8. An infectious full-length cDNA cloning plasmid of FMDV type A according to claim 7, wherein the nucleotide sequence is represented by SEQ ID No. 4.
9. The recombinant A-type foot-and-mouth disease virus avirulent strain with heat-resistant phenotype and 3B epitope deletion negative marker obtained by rescuing the A-type FMDV full-length cDNA infectious clone plasmid of claim 7 or 8 by reverse genetic method.
10. The bivalent inactivated vaccine for preventing and treating O-type foot-and-mouth disease and A-type foot-and-mouth disease is characterized by comprising the recombinant O-type foot-and-mouth disease virus avirulent strain of claim 6, the recombinant A-type foot-and-mouth disease virus avirulent strain of claim 9 and an immunologic adjuvant.
11. The use of the recombinant FMDV avirulent strain according to claim 3 in the preparation of drugs for the prevention and treatment of foot and mouth disease or in the preparation of reagents for the differential diagnosis of foot and mouth disease vaccinated animals and naturally infected animals.

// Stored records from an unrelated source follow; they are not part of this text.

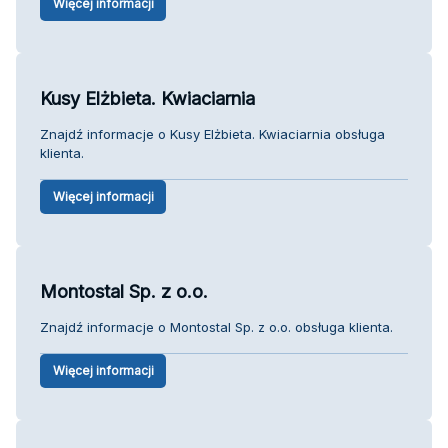
Więcej informacji
Kusy Elżbieta. Kwiaciarnia
Znajdź informacje o Kusy Elżbieta. Kwiaciarnia obsługa
klienta.
Więcej informacji
Montostal Sp. z o.o.
Znajdź informacje o Montostal Sp. z o.o. obsługa klienta.
Więcej informacji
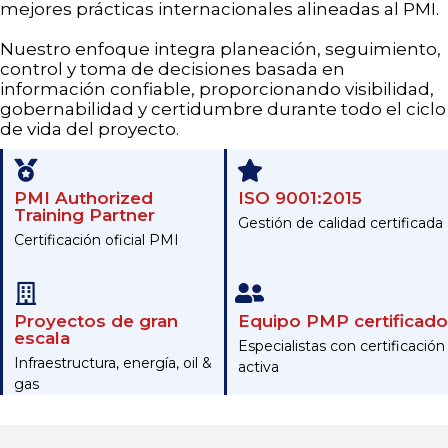
mejores prácticas internacionales alineadas al PMI.
Nuestro enfoque integra planeación, seguimiento,
control y toma de decisiones basada en
información confiable, proporcionando visibilidad,
gobernabilidad y certidumbre durante todo el ciclo
de vida del proyecto.
PMI Authorized
ISO 9001:2015
Training Partner
Gestión de calidad certificada
Certificación oficial PMI
Proyectos de gran
Equipo PMP certificado
escala
Especialistas con certificación
Infraestructura, energía, oil &
activa
gas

12. The use of the recombinant aftosa virus avirulent strain of claim 6 in the preparation of a medicament for the prevention and treatment of aftosa, or in the preparation of a reagent for differential diagnosis of aftosa-vaccinated animals and naturally-infected animals.
13. The use of the recombinant aftosa virus avirulent strain of claim 9 in the preparation of a medicament for the prevention and treatment of aftosa, or in the preparation of a reagent for differential diagnosis of aftosa-vaccinated animals and naturally-infected animals.